Cahoon & Swisher, by James L. Swisher, Greensboro, for defendant appellant.
PARKER, Chief Justice.
Before pleading to the indictment, defendant moved to quash it. The defendant contends that the first two counts in the indictment charge the commission of felonies, while the third count in the indictment charges the commission of a misdemeanor; and that the Municipal-County Court of the city of Greensboro has original exclusive jurisdiction over misdemeanors, and, consequently, the indictment should be quashed. This assignment of error is overruled. The third count in the indictment charges a violation of G.S. § 20-105, which is a misdemeanor. So far as the record before us discloses, the criminal prosecution here on all three counts was upon an indictment which originated in the Superior Court of Guilford County. The Municipal-County Court, Criminal Division, Greensboro, Guilford County, has "original, exclusive and final jurisdiction" over a violation of G.S. § 20-105 committed in the city of Greensboro. Any jurisdiction the Superior Court of Guilford County obtains for a violation of G.S. § 20-105 must be derivative. 1955 Session Laws, Ch. 971, sec. 3(a) and (b) (1). State v. Covington, 267 N.C. 292, 148 S.E.2d 138. The Superior Court of Guilford County under the circumstances here had no jurisdiction to try defendant for a violation of G.S. § 20-105. State v. Covington, supra. So far as the record before us discloses, the jury found by its verdict that defendant was "Guilty of Larceny as charged in the Bill of Indictment in Count One," and did not refer in its verdict to counts two and three in the indictment. The verdict in the case amounts to a verdict of acquittal on counts two and three in the indictment. State v. Broome, 269 N. C. 661, 153 S.E.2d 384; State v. Choate, 228 N.C. 491, 46 S.E.2d 476; 3 Strong, N. C. Index 2d, Criminal Law, § 124.

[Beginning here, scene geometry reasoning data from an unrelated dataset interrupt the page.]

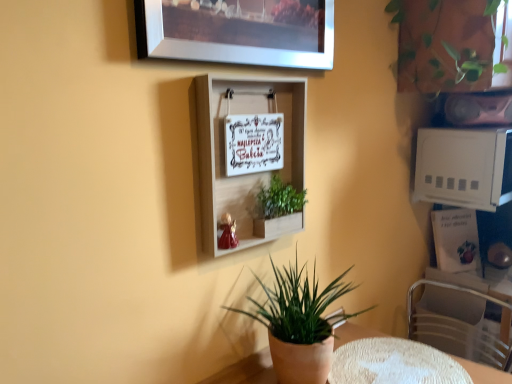 Find the location of a particular element. This screenshot has height=384, width=512. green matte plant pot at lower center, the 1th houseplant ordered from the bottom is located at coordinates (300, 323).

In order to click on green leafy plant at upper right, which is counted as the third houseplant, starting from the bottom in this screenshot , I will do `click(453, 45)`.

Describe the element at coordinates (453, 45) in the screenshot. I see `green leafy plant at upper right, the first houseplant viewed from the top` at that location.

The image size is (512, 384). Describe the element at coordinates (458, 330) in the screenshot. I see `metallic silver swivel chair at lower right` at that location.

Locate an element on the screen. The height and width of the screenshot is (384, 512). green matte plant at center, the first houseplant when ordered from left to right is located at coordinates (278, 209).

Identify the location of white textured table at lower center. (246, 371).

Find the location of a particular element. white plastic microwave at upper right is located at coordinates (464, 167).

Describe the element at coordinates (238, 31) in the screenshot. The height and width of the screenshot is (384, 512). I see `metallic silver picture frame at upper center` at that location.

I want to click on green matte plant pot at lower center, which is the third houseplant from top to bottom, so click(x=300, y=323).

Based on their sizes in the image, would you say green matte plant pot at lower center, which is the third houseplant from top to bottom, is bigger or smaller than green leafy plant at upper right, which is the 1th houseplant in right-to-left order?

Clearly, green matte plant pot at lower center, which is the third houseplant from top to bottom, is smaller in size than green leafy plant at upper right, which is the 1th houseplant in right-to-left order.

Relative to green leafy plant at upper right, the 3th houseplant in the left-to-right sequence, is green matte plant pot at lower center, which is the third houseplant from top to bottom, in front or behind?

Visually, green matte plant pot at lower center, which is the third houseplant from top to bottom, is located in front of green leafy plant at upper right, the 3th houseplant in the left-to-right sequence.

Looking at their sizes, would you say green matte plant pot at lower center, marked as the second houseplant in a right-to-left arrangement, is wider or thinner than green leafy plant at upper right, which is the 1th houseplant in right-to-left order?

Considering their sizes, green matte plant pot at lower center, marked as the second houseplant in a right-to-left arrangement, looks slimmer than green leafy plant at upper right, which is the 1th houseplant in right-to-left order.

Which of these two, metallic silver swivel chair at lower right or white textured table at lower center, is smaller?

With smaller size is white textured table at lower center.

From a real-world perspective, between metallic silver swivel chair at lower right and white textured table at lower center, who is vertically higher?

white textured table at lower center is physically above.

The Superior Court of Guilford County had original jurisdiction over the offense of larceny of an automobile of the value of $1,200 as charged in the first count in the indictment, and to impose sentence upon conviction. State v. Cooper, 256 N.C. 372, 124 S.E.2d 91. The first count in the indictment charges all the essential elements of larceny of an automobile of the value of $1,200 and empowered the court to render judgment upon conviction upon the first count in the indictment. Therefore, defendant's motion to quash the indictment in its entirety was properly overruled. State v. Anderson, 265 N.C. 548, 144 S.E.2d 581; Commonwealth v. Nichols, 134 Mass. 531; Tyson v. People, 116 N.Y.S.2d 394; Hardison v. State, 226 Md. 53, 172 A.2d 407; 27 Am.Jur., Indictments and Informations § 129.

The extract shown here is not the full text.